The data below should be transcribed in full, with no picture included.

Saved data entries

----

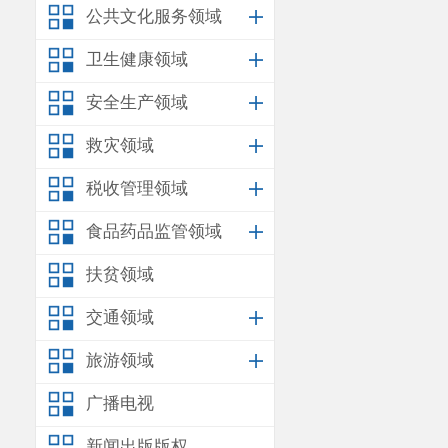
公共文化服务领域
卫生健康领域
安全生产领域
救灾领域
税收管理领域
食品药品监管领域
扶贫领域
交通领域
旅游领域
广播电视
新闻出版版权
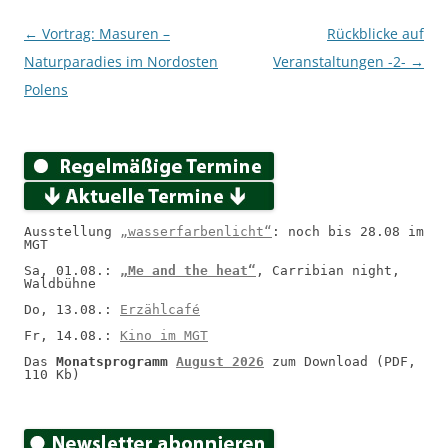
Beitragsnavigation
←
Vortrag: Masuren –
Rückblicke auf
Naturparadies im Nordosten
Veranstaltungen -2-
→
Polens
Ausstellung 
„wasserfarbenlicht“
: noch bis 28.08 im 
MGT
Sa, 01.08.: 
„Me and the heat“
, Carribian night, 
Waldbühne
Do, 13.08.: 
Erzählcafé
Fr, 14.08.: 
Kino im MGT
Das 
Monatsprogramm 
August 2026
 zum Download (PDF, 
110 Kb)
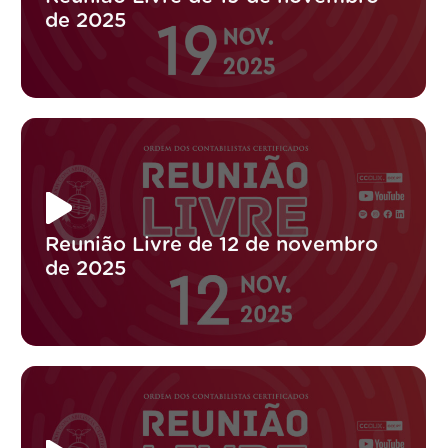
de 2025
Reunião Livre de 12 de novembro
de 2025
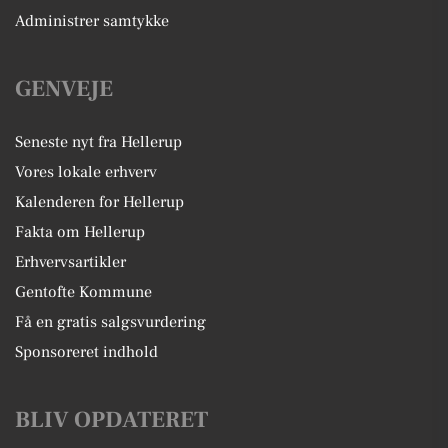
Administrer samtykke
GENVEJE
Seneste nyt fra Hellerup
Vores lokale erhverv
Kalenderen for Hellerup
Fakta om Hellerup
Erhvervsartikler
Gentofte Kommune
Få en gratis salgsvurdering
Sponsoreret indhold
BLIV OPDATERET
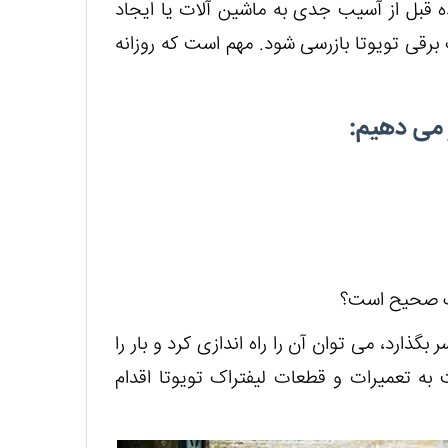
عات فرسوده قبل از آسیب جدی به ماشین آلات یا ایجاد
رقی تویوتا بازرسی شود. مهم است که روزانه
ر می دهیم:
یک صحیح است؟
ذارد، می توان آن را راه اندازی کرد و بار را
 به تعمیرات و قطعات لیفتراک تویوتا اقدام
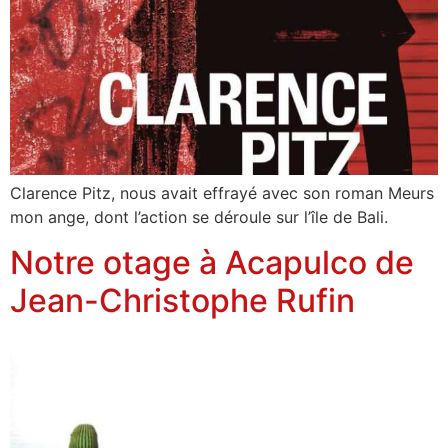
Clarence Pitz, nous avait effrayé avec son roman Meurs
mon ange, dont l’action se déroule sur l’île de Bali.
Notre otage à Acapulco de
Jean-Christophe Rufin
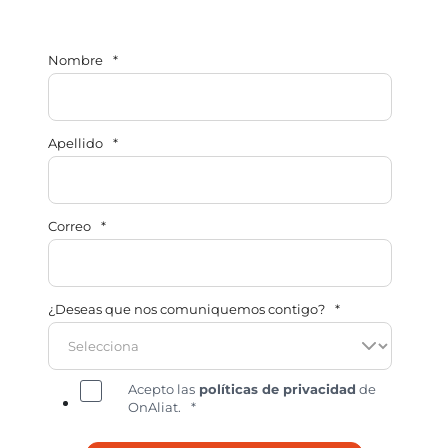
Nombre
*
Apellido
*
Correo
*
¿Deseas que nos comuniquemos contigo?
*
Acepto las
políticas de privacidad
de
OnAliat.
*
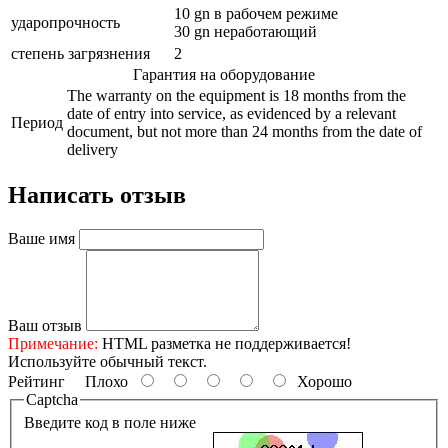
10 gn в рабочем режиме
ударопрочность
30 gn неработающий
степень загрязнения
2
Гарантия на оборудование
The warranty on the equipment is 18 months from the
date of entry into service, as evidenced by a relevant
Период
document, but not more than 24 months from the date of
delivery
Написать отзыв
Ваше имя
Ваш отзыв
Примечание:
HTML разметка не поддерживается!
Используйте обычный текст.
Рейтинг
Плохо
Хорошо
Captcha
Введите код в поле ниже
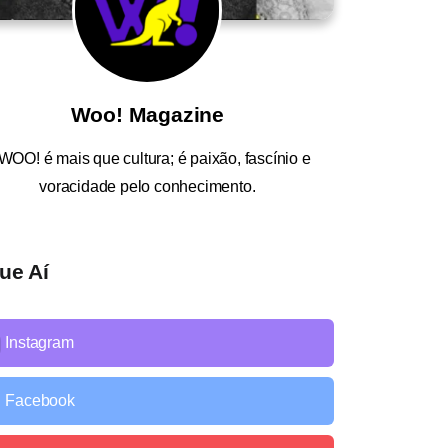
Woo! Magazine
WOO!
é mais que cultura; é paixão, fascínio e
voracidade pelo conhecimento.
ue Aí
Instagram
Facebook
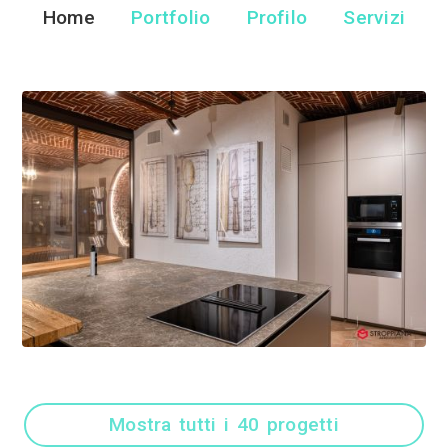
Davide Gonella 
Fotografo - Mondo
Home
Portfolio
Pr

----

Answer section:
公共文化服务领域
卫生健康领域
安全生产领域
救灾领域
税收管理领域
食品药品监管领域
扶贫领域
交通领域
旅游领域
广播电视
新闻出版版权
Beitragsnavigation
←
Vortrag: Masuren –
Rückblicke auf
Naturparadies im Nordosten
Veranstaltungen -2-
→
Polens
Ausstellung 
„wasserfarbenlicht“
: noch bis 28.08 im 
MGT
Sa, 01.08.: 
„Me and the heat“
, Carribian night, 
Waldbühne
Do, 13.08.: 
Erzählcafé
Fr, 14.08.: 
Kino im MGT
Das 
Monatsprogramm 
August 2026
 zum Download (PDF, 
110 Kb)
de 2025
Reunião Livre de 12 de novembro
de 2025
Administrer samtykke
GENVEJE
Seneste nyt fra Hellerup
Vores lokale erhverv
Kalenderen for Hellerup
Fakta om Hellerup
Erhvervsartikler
Gentofte Kommune
Få en gratis salgsvurdering
Sponsoreret indhold
BLIV OPDATERET
عات فرسوده قبل از آسیب جدی به ماشین آلات یا ایجاد
رقی تویوتا بازرسی شود. مهم است که روزانه
ر می دهیم:
یک صحیح است؟
ذارد، می توان آن را راه اندازی کرد و بار را
 به تعمیرات و قطعات لیفتراک تویوتا اقدام
Clarence Pitz, nous avait effrayé avec son roman Meurs
mon ange, dont l’action se déroule sur l’île de Bali.
Notre otage à Acapulco de
Jean-Christophe Rufin
Nombre
*
Apellido
*
Correo
*
¿Deseas que nos comuniquemos contigo?
*
Acepto las
políticas de privacidad
de
OnAliat.
*
10 gn в рабочем режиме
ударопрочность
30 gn неработающий
степень загрязнения
2
Гарантия на оборудование
The warranty on the equipment is 18 months from the
date of entry into service, as evidenced by a relevant
Период
document, but not more than 24 months from the date of
delivery
Написать отзыв
Ваше имя
Ваш отзыв
Примечание:
HTML разметка не поддерживается!
Используйте обычный текст.
Рейтинг
Плохо
Хорошо
Captcha
Введите код в поле ниже
Woo! Magazine
WOO!
é mais que cultura; é paixão, fascínio e
voracidade pelo conhecimento.
ue Aí
Instagram
Facebook
Davide Gonella 
Fotografo - Mondo
Home
Portfolio
Pr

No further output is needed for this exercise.